In my journey to attract some authors to discuss their works in a forum here at ChefTalk, I have exchanged a few notes with Harold McGee of On Cooking and The Curious Cook fame. He will, with careful planning, be joining us in early 2004 for a discussion!!
The reason it will be such a wait is that he is in the midst of revising On Cooking ! I asked why, after all this time, he is revisiting this monumental work. He said "that there are many more foods to talk about nowadays, and people want to know about them in much greater detail."
He also said that he will be touring in support of the new edition. Very exciting to those of us who are McGee fans.
Just thought I would pass it along.


----------



## suzanne (May 26, 2001)

That is great news indeed! His were the first books on the science of food that I ever got, and I still look to him first. Oh boy, all this time to think up questions.  :bounce:


----------



## brie (Apr 7, 2003)

I love how casually you said that, Jim: "I have exchanged a few notes with Harold McGee..."


----------



## jim berman (Oct 28, 1999)

Brie,
If you could have seen my face when I received the first note, you would known how UNcasual I was!!:bounce: Harold McGee is one of my guiding lights in my classroom as well as for my own inspiration and understanding. It was like meeting a movie star!


----------



## isa (Apr 4, 2000)

Any idea when the new version will come out Jim? 
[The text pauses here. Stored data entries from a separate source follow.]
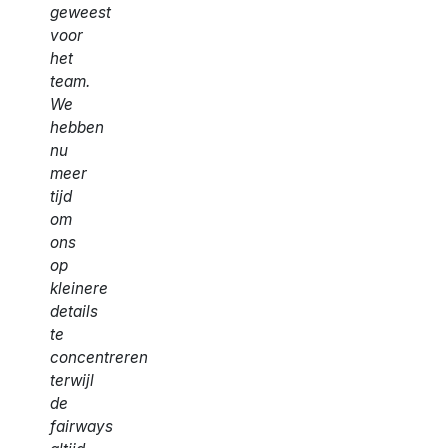
geweest
voor
het
team.
We
hebben
nu
meer
tijd
om
ons
op
kleinere
details
te
concentreren
terwijl
de
fairways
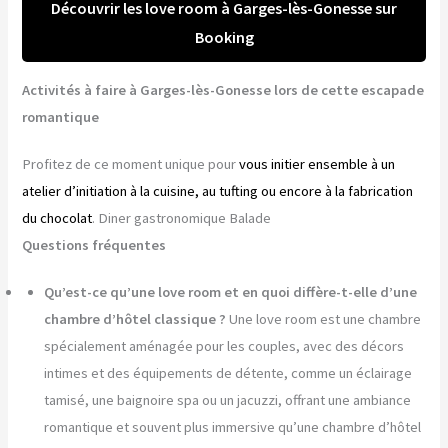
Découvrir les love room à Garges-lès-Gonesse sur
Booking
Activités à faire à Garges-lès-Gonesse lors de cette escapade
romantique
Profitez de ce moment unique pour
vous initier ensemble à un
atelier d’initiation à la cuisine, au tufting ou encore à la fabrication
du chocolat
. Diner gastronomique Balade
Questions fréquentes
Qu’est-ce qu’une love room et en quoi diffère-t-elle d’une
chambre d’hôtel classique ?
Une love room est une chambre
spécialement aménagée pour les couples, avec des décors
intimes et des équipements de détente, comme un éclairage
tamisé, une baignoire spa ou un jacuzzi, offrant une ambiance
romantique et souvent plus immersive qu’une chambre d’hôtel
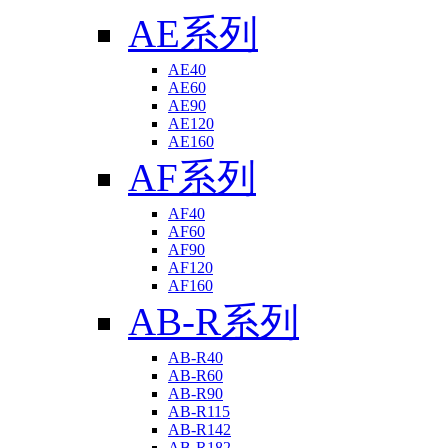
AE系列
AE40
AE60
AE90
AE120
AE160
AF系列
AF40
AF60
AF90
AF120
AF160
AB-R系列
AB-R40
AB-R60
AB-R90
AB-R115
AB-R142
AB-R182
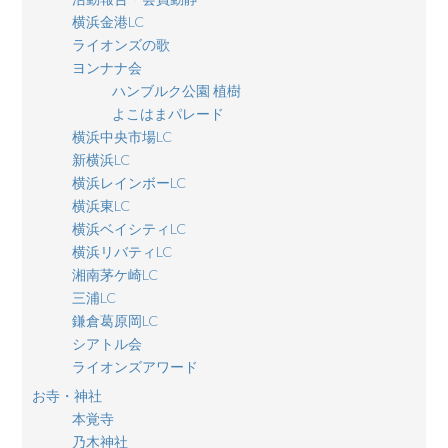
横浜金港LC
ライオンズの歌
ヨンナナ会
ハンブルク公園 植樹
よこはまパレード
横浜中央市場LC
新横浜LC
横浜レインボーLC
横浜東LC
横浜ベイシティLC
横浜リバティLC
湘南茅ケ崎LC
三浦LC
鎌倉葛原岡LC
シアトル会
ライオンズアワード
お寺・神社
本覚寺
乃木神社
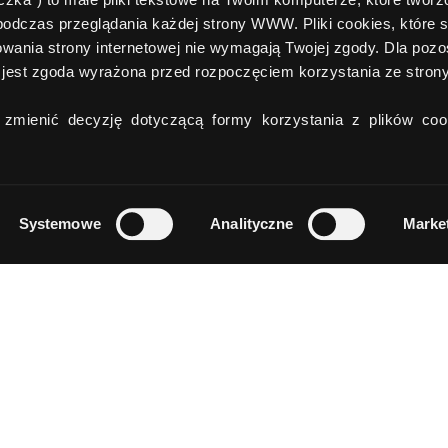
podczas przeglądania każdej strony WWW. Pliki cookies, które 
wania strony internetowej nie wymagają Twojej zgody. Dla pozo
jest zgoda wyrażona przed rozpoczęciem korzystania ze stro
zmienić decyzję dotyczącą formy korzystania z plików cook
Systemowe
Analityczne
Marke
Comperia
Grupa
O nas
Comperia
I do hope it will be before 2004.:bounce:


----------



## jim berman (Oct 28, 1999)

Isa - From what I gather, it won't be until 04. It's a big book... lots of stuff to add, I suppose. If I hear anymore from him, I will definetly pass it along!!


----------



## -d- (Apr 6, 2001)

That's really great news! I recommend McGee's books to everyone! Very impressive, Jim. Thank you.


----------